Thursday's announcement of a full-scale branding change is the latest step in Penske Corp. putting its stamp on IndyCar's developmental system -- a process that drew ire weeks ago when it was revealed IndyCar had repurposed more than $700,000 toward individual race purses for Indy Lights in 2022 from the champion's scholarship.

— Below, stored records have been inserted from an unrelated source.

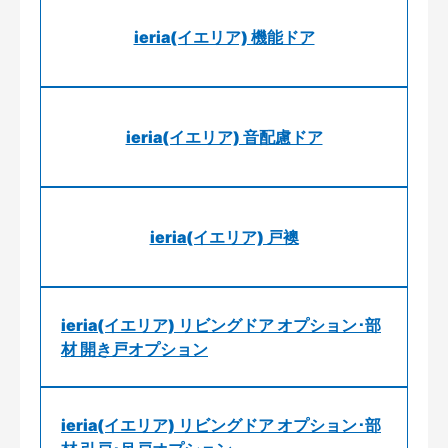
ieria(イエリア) 機能ドア
ieria(イエリア) 音配慮ドア
ieria(イエリア) 戸襖
ieria(イエリア) リビングドア オプション･部
材 開き戸オプション
ieria(イエリア) リビングドア オプション･部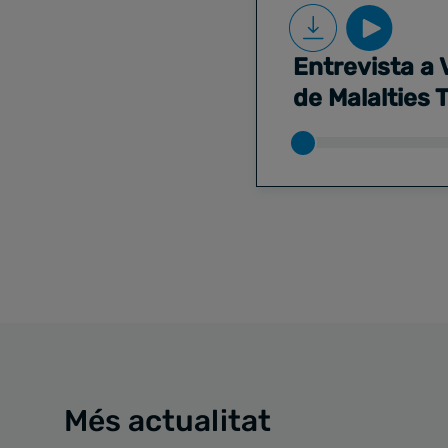
Entrevista a 
de Malalties 
Més actualitat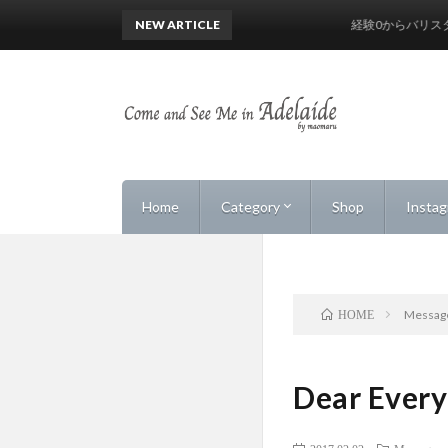
NEW ARTICLE
経験0からバリスタにな
Home
Category
Shop
Insta
Markets
Cafe & Chilling
Beach & Sea
Health & Beauty
Food & Drinks
Vintage & Secondhand
Shops
Road Trip & Drive
Art
Events
Life
Messag
HOME
Dear Ever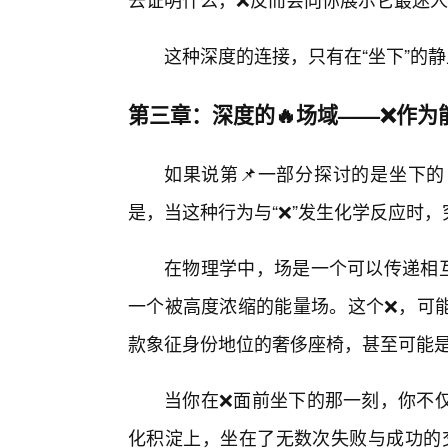
这种深度的连接，只有在“坐下”的静
第三章：深度的🔥场域——❌作为
如果说第📌一部分探讨的是坐下的
是，当这种行为与“❌”发生化学反应时，
在物理学中，场是一个可以传递相
一个被高度浓缩的能量场。这个❌，可
款象征身份地位的奢侈座椅，甚至可能
当你在❌面前坐下的那一刻，你不
化积淀上，坐在了无数次失败与成功的交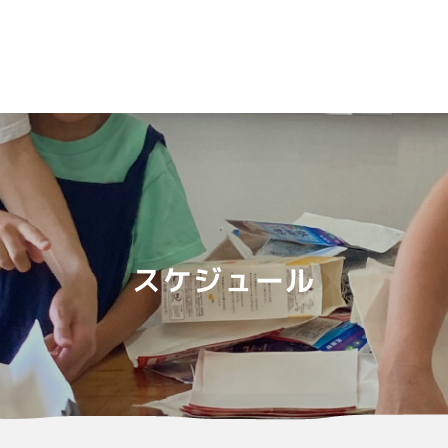
スケジュール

Rather than having more than $1.2 million toward a ride in IndyCar in 2023 that would've guaranteed three races (including the Indy 500), Linus Lundqvist received $500,000 and has yet to pick up a seat.

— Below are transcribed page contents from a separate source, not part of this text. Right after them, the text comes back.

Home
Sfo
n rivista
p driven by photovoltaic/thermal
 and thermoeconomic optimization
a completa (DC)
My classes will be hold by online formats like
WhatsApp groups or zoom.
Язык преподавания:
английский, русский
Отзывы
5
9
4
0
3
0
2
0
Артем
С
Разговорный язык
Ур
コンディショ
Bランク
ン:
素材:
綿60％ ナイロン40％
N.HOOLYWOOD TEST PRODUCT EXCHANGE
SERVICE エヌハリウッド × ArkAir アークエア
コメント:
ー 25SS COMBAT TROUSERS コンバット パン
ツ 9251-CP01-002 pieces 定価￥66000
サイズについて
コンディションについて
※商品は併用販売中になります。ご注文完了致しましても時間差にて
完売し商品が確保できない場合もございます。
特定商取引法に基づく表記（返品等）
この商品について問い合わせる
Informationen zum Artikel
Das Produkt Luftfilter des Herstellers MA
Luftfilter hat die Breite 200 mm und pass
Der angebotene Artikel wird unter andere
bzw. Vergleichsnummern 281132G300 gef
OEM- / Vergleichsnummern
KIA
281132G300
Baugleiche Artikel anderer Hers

Still, IndyCar's Thursday release says it sees 2023 as a chance for "a reset and a new mission to emerge, guided by an ethos that aims to inspire and relate to Generation Z and the younger talent piloting race cars."
"INDY NXT by Firestone will continue to develop and graduate new generations of racers ready to engage in breathtaking, high-stakes competition," IndyCar president Jay Frye said in a release. "Firestone is the perfect partner in this endeavor, with its innovative technology and authentic appreciation for INDY NXT and its vast potential."
With a full-time field that will near 20 cars for 2023 -- the highest entry list for the series since 2009 -- INDY NXT will kickoff its 14-race slate at St. Pete during the IndyCar season-opener weekend. Its season also includes trips to Barber, the IMS road course and Detroit (for back-to-back doubleheaders), Road America, Mid-Ohio, Iowa Speedway, Nashville, WWT Raceway, Portland and a season-ending doubleheader at Laguna Seca.